Last week, Cox Automotive released its most recent analysis titled “Evolution of Mobility: The Path to Electric Vehicle Adoption Study.” There is no doubt that electric vehicles (EVs) have been creating a lot of hype for the past few years, so dealers and automakers have both had to recognize the change in the industry. According to the recently released study, though, consumers’ interest in actually buying an EV has remained about the same within the past few years, and Cox Automotive researchers were looking to find out if that is likely to change.
Cox Automotive surveyed 308 franchised dealers as well as over 2,500 consumers, who consisted of “EV Owners, EV Considerers and EV Non-Considerers.” Researchers ultimately wanted to find the difference in how consumers and dealers feel about EVs and analyze how dealers can successfully ease into the potential EV era.
Consumers are by far most familiar with Tesla when they think of EVs, with 81% reporting they are aware of the brand. Tesla sharply increased EV market share in 2018, and the study further found that without Tesla included as a brand, EV market share has remained steady. Many people are less aware that other manufacturers such as Jaguar and Mitsubishi are also working with EV technology. According to Rachelle Petusky of Cox Automotive Mobility Group, Tesla has “done a wonderful job at presenting themselves as the innovative leader of electric vehicles and therefore, this is translating high awareness among consumers.”
The results of this metric alone indicate that other manufacturers and dealers need to find methods to bring more awareness that they, too, are relevant in the EV market.
Hesitations among non-owners included “charging anxiety” and costs. Many respondents reported they have the perception that EVs are “somewhat or more expensive” than gas-powered vehicles; however, some EVs actually cost a comparable amount to their gas-powered competition, and the price gap between the two types seems to be getting tighter as the price of gas-powered vehicles rises.
Most EV considerers and non-considerers also report being hesitant because of battery prices, which is a legitimate concern; however, the study reported that the price of battery packs actually decreased by 77% between 2010 and 2016 and is expected to lessen even further in the next two years. Many respondents were probably also unaware of incentive programs, such as Hyundai offering lifetime coverage on its Kona-model batteries.
Of course, people considering buying an EV are also concerned about the lack of charging stations, with over 60% stating they don’t think there are enough near their workplaces or homes. The majority of both EV owners and considerers agree that they would be interested in mobile charging services or even robots that can locate EVs and charge them without any human interaction at all.

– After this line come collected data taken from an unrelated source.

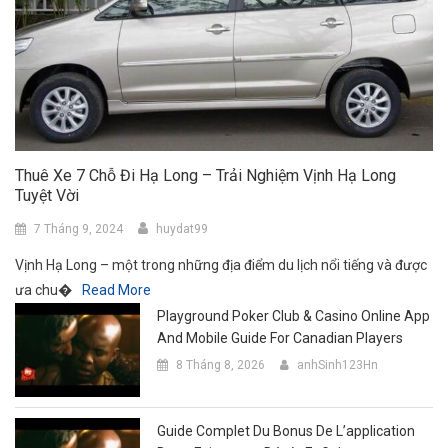
Thuê Xe 7 Chỗ Đi Hạ Long – Trải Nghiệm Vịnh Hạ Long
Tuyệt Vời
7 Tháng 9, 2024
huydat99
Vịnh Hạ Long – một trong những địa điểm du lịch nổi tiếng và được
ưa chu�
Read More
Playground Poker Club & Casino Online App
And Mobile Guide For Canadian Players
8 Tháng 8, 2026
anhSinh123Hn
Guide Complet Du Bonus De L’application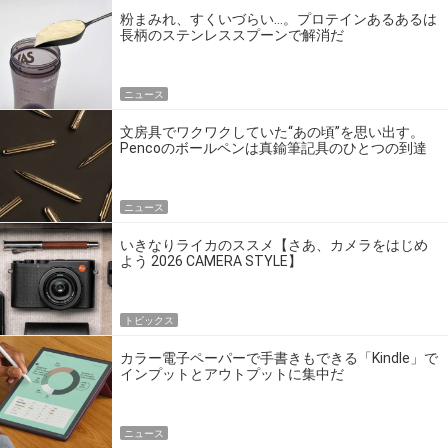
粉まみれ、すくいづらい…。プロテインあるあるは
長柄のステンレススプーンで解消だ
ニュース
文房具でワクワクしていた“あの頃”を思い出す。
Pencoのボールペンは真鍮筆記具のひとつの到達
点だ
ニュース
いきなりライカのススメ【さあ、カメラをはじめ
よう 2026 CAMERA STYLE】
トピックス
カラー電子ペーパーで手書きもできる「Kindle」で
インプットとアウトプットに集中だ
ニュース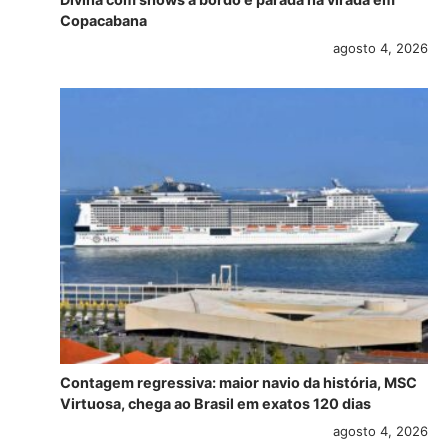
Copacabana
agosto 4, 2026
Contagem regressiva: maior navio da história, MSC
Virtuosa, chega ao Brasil em exatos 120 dias
agosto 4, 2026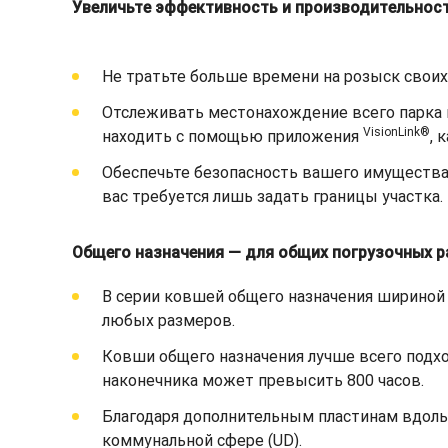
Увеличьте эффективность и производительност
Не тратьте больше времени на розыск свои
Отслеживать местонахождение всего парка 
VisionLink®
находить с помощью приложения
, 
Обеспечьте безопасность вашего имущества
вас требуется лишь задать границы участка.
Общего назначения — для общих погрузочных р
В серии ковшей общего назначения шириной
любых размеров.
Ковши общего назначения лучше всего подход
наконечника может превысить 800 часов.
Благодаря дополнительным пластинам вдоль 
коммунальной сфере (UD).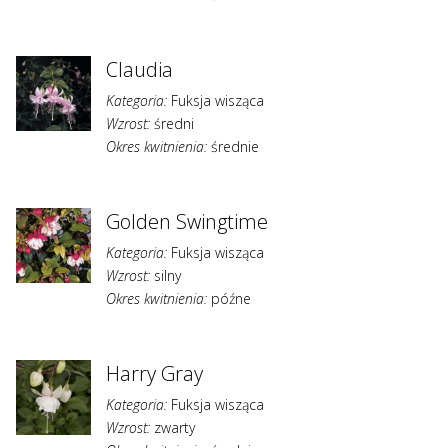
Claudia
Kategoria:
Fuksja wisząca
Wzrost:
średni
Okres kwitnienia:
średnie
Golden Swingtime
Kategoria:
Fuksja wisząca
Wzrost:
silny
Okres kwitnienia:
późne
Harry Gray
Kategoria:
Fuksja wisząca
Wzrost:
zwarty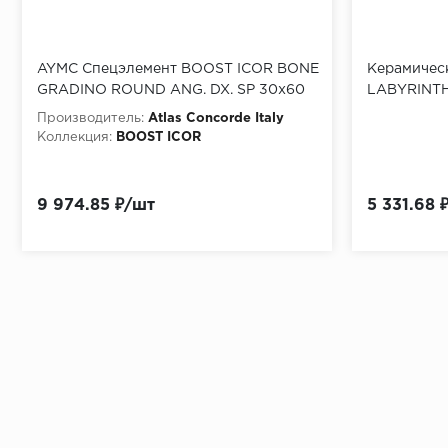
AYMC Спецэлемент BOOST ICOR BONE
Керамичес
GRADINO ROUND ANG. DX. SP 30x60
LABYRINTH
см
Производитель:
Atlas Concorde Italy
Коллекция:
BOOST ICOR
9 974.85 ₽/шт
5 331.68 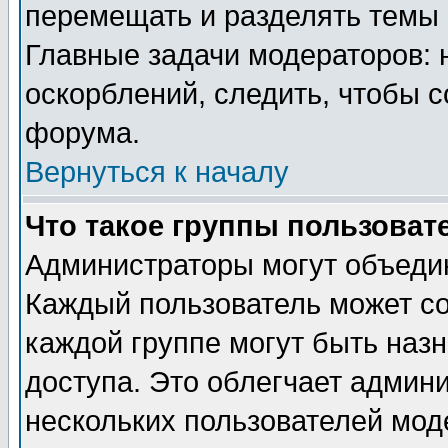
перемещать и разделять темы 
Главные задачи модераторов: 
оскорблений, следить, чтобы 
форума.
Вернуться к началу
Что такое группы пользоват
Администраторы могут объедин
Каждый пользователь может сос
каждой группе могут быть наз
доступа. Это облегчает админ
нескольких пользователей мо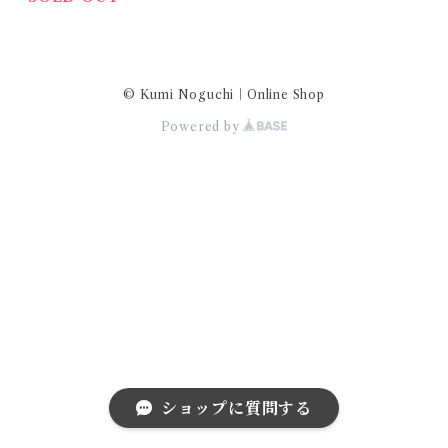
© Kumi Noguchi｜Online Shop
Powered by
ショップに質問する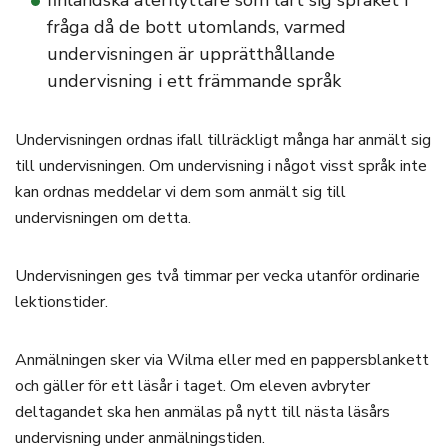
finländska återflyttare som lärt sig språket i
fråga då de bott utomlands, varmed
undervisningen är upprätthållande
undervisning i ett främmande språk
Undervisningen ordnas ifall tillräckligt många har anmält sig
till undervisningen. Om undervisning i något visst språk inte
kan ordnas meddelar vi dem som anmält sig till
undervisningen om detta.
Undervisningen ges två timmar per vecka utanför ordinarie
lektionstider.
Anmälningen sker via Wilma eller med en pappersblankett
och gäller för ett läsår i taget. Om eleven avbryter
deltagandet ska hen anmälas på nytt till nästa läsårs
undervisning under anmälningstiden.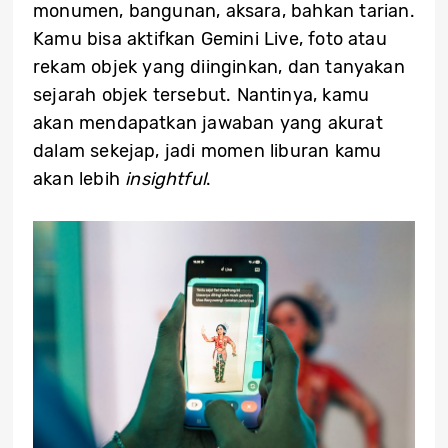
monumen, bangunan, aksara, bahkan tarian.
Kamu bisa aktifkan Gemini Live, foto atau
rekam objek yang diinginkan, dan tanyakan
sejarah objek tersebut. Nantinya, kamu
akan mendapatkan jawaban yang akurat
dalam sekejap, jadi momen liburan kamu
akan lebih
insightful
.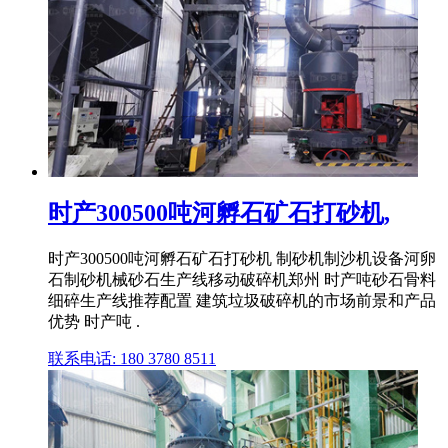
时产300500吨河孵石矿石打砂机,
时产300500吨河孵石矿石打砂机 制砂机制沙机设备河卵
石制砂机械砂石生产线移动破碎机郑州 时产吨砂石骨料
细碎生产线推荐配置 建筑垃圾破碎机的市场前景和产品
优势 时产吨 .
联系电话: 180 3780 8511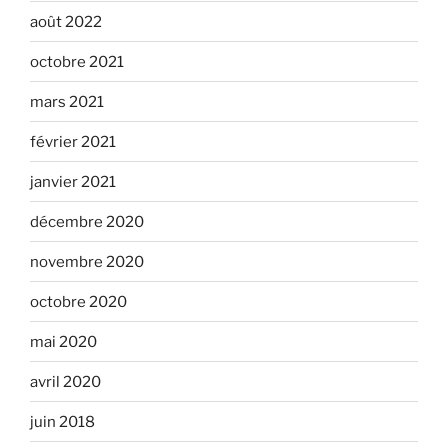
août 2022
octobre 2021
mars 2021
février 2021
janvier 2021
décembre 2020
novembre 2020
octobre 2020
mai 2020
avril 2020
juin 2018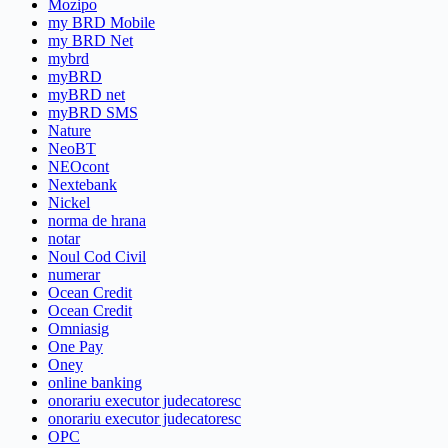
Mozipo
my BRD Mobile
my BRD Net
mybrd
myBRD
myBRD net
myBRD SMS
Nature
NeoBT
NEOcont
Nextebank
Nickel
norma de hrana
notar
Noul Cod Civil
numerar
Ocean Credit
Ocean Credit
Omniasig
One Pay
Oney
online banking
onorariu executor judecatoresc
onorariu executor judecatoresc
OPC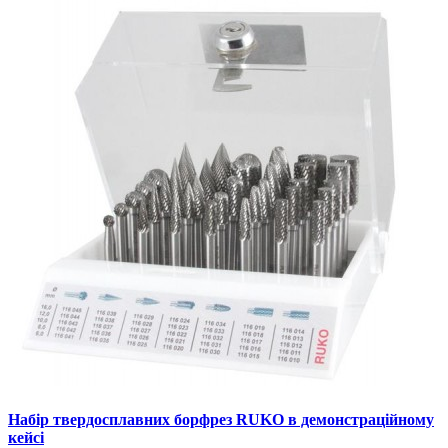
Набір твердосплавних борфрез RUKO в демонстраційному
кейсі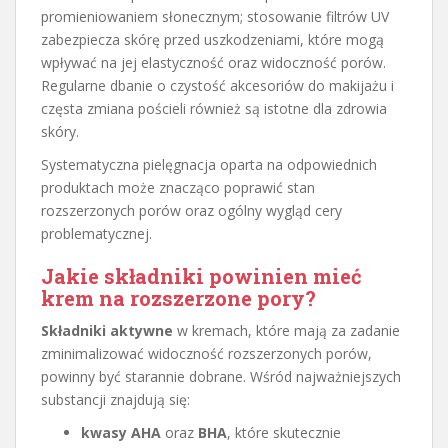
promieniowaniem słonecznym; stosowanie filtrów UV
zabezpiecza skórę przed uszkodzeniami, które mogą
wpływać na jej elastyczność oraz widoczność porów.
Regularne dbanie o czystość akcesoriów do makijażu i
częsta zmiana pościeli również są istotne dla zdrowia
skóry.
Systematyczna pielęgnacja oparta na odpowiednich
produktach może znacząco poprawić stan
rozszerzonych porów oraz ogólny wygląd cery
problematycznej.
Jakie składniki powinien mieć
krem na rozszerzone pory?
Składniki aktywne
w kremach, które mają za zadanie
zminimalizować widoczność rozszerzonych porów,
powinny być starannie dobrane. Wśród najważniejszych
substancji znajdują się:
kwasy AHA
oraz
BHA
, które skutecznie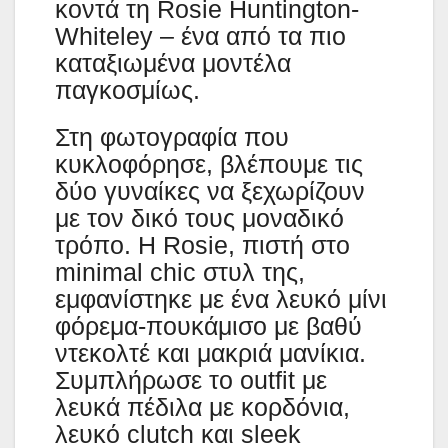
κοντά τη Rosie Huntington-
Whiteley – ένα από τα πιο
καταξιωμένα μοντέλα
παγκοσμίως.
Στη φωτογραφία που
κυκλοφόρησε, βλέπουμε τις
δύο γυναίκες να ξεχωρίζουν
με τον δικό τους μοναδικό
τρόπο. Η Rosie, πιστή στο
minimal chic στυλ της,
εμφανίστηκε με ένα λευκό μίνι
φόρεμα-πουκάμισο με βαθύ
ντεκολτέ και μακριά μανίκια.
Συμπλήρωσε το outfit με
λευκά πέδιλα με κορδόνια,
λευκό clutch και sleek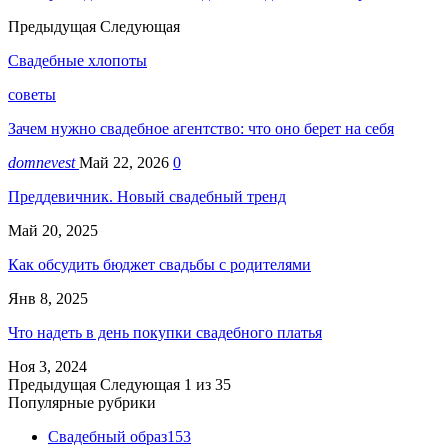
Предыдущая
Следующая
Свадебные хлопоты
советы
Зачем нужно свадебное агентство: что оно берет на себя
domnevest
Май 22, 2026
0
Преддевичник. Новый свадебный тренд
Май 20, 2025
Как обсудить бюджет свадьбы с родителями
Янв 8, 2025
Что надеть в день покупки свадебного платья
Ноя 3, 2024
Предыдущая
Следующая
1 из 35
Популярные рубрики
Свадебный образ
153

On a positive note, mileage concerns are not as high as they used to be, seeing as several EV manufacturers have released expectations that their EVs will exceed a range of 300 miles just next year, matching consumer demand and the mileage of most gas-powered vehicles.
Although 100 new EV models are set to come to the U.S. in the coming years, the study found that dealers report only an average of 5% of all sales are EV sales, which has possible lessened dealers’ motivation to advertise and sell EVs. Ed Garsten of Forbes noted that “dealers perceive lower profits and return on investment on EV sales” and that many complain about “poor sales training and marketing support from the automakers” and the lack of pressure to make sales by the manufacturers themselves.
Dealers, like consumers, report that costs and battery/charging concerns are “barriers” to EV sales, but dealers also have to consider consumer preferences as well as think about sales strategies for EVs. Auto salespeople are also not always trained on the usage and sale of EVs despite 74% of consumers reporting that salespeople have an influence on their decision to buy an EV.
The study also found that dealers don’t meet the expectations that EV considerers have when they are thinking about buying an EV, which includes consumers’ expectations that dealers will demonstrate how to operate and maintain the EVs.
Despite the downsides, 45% of dealers feel EV sales will increase within the next two years. In fact, a little less than half of dealers report feeling “well-prepared” for the rise of EVs in the coming years. If dealers were provided with more EV training and had more marketing and support from OEMs, this number would likely be even higher.
A previous Cox Automotive study from early 2019 found that even though many consumers use alternative transportation such as public transportation and ridesharing services, the majority still prefer to own their own vehicle; however, many also report that owning a vehicle is becoming too expensive. Overall, if manufacturers find ways to work with dealers to sell EVs more efficiently at lower prices for consumers, the new EV models coming to the U.S. have the opportunity to be successful and make both “considerers” and “non-considerers” new EV owners.